• **Exercise**: Pictures are to be left out, but please repeat each record exactly.

════════════════

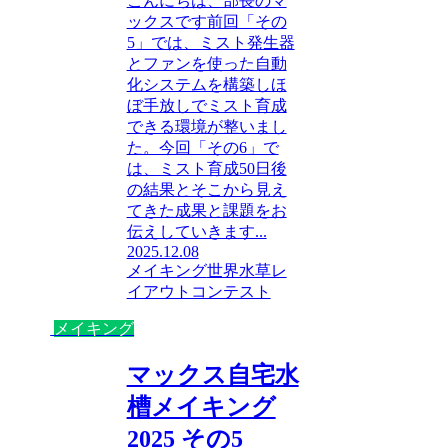
こんにちは、部長のマ
ックスです前回「その
5」では、ミスト発生器
とファンを使った自動
化システムを構築しほ
ぼ手放しでミスト育成
できる環境が整いまし
た。今回「その6」で
は、ミスト育成50日後
の結果とそこから見え
てきた成果と課題をお
伝えしていきます...
2025.12.08
メイキング
世界水草レ
イアウトコンテスト
メイキング
マックス自宅水
槽メイキング
2025 その5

════════════════

• **Worked solution**:
こんにちは、部長のマ
ックスです前回「その
5」では、ミスト発生器
とファンを使った自動
化システムを構築しほ
ぼ手放しでミスト育成
できる環境が整いまし
た。今回「その6」で
は、ミスト育成50日後
の結果とそこから見え
てきた成果と課題をお
伝えしていきます...
2025.12.08
メイキング
世界水草レ
イアウトコンテスト
メイキング
マックス自宅水
槽メイキング
2025 その5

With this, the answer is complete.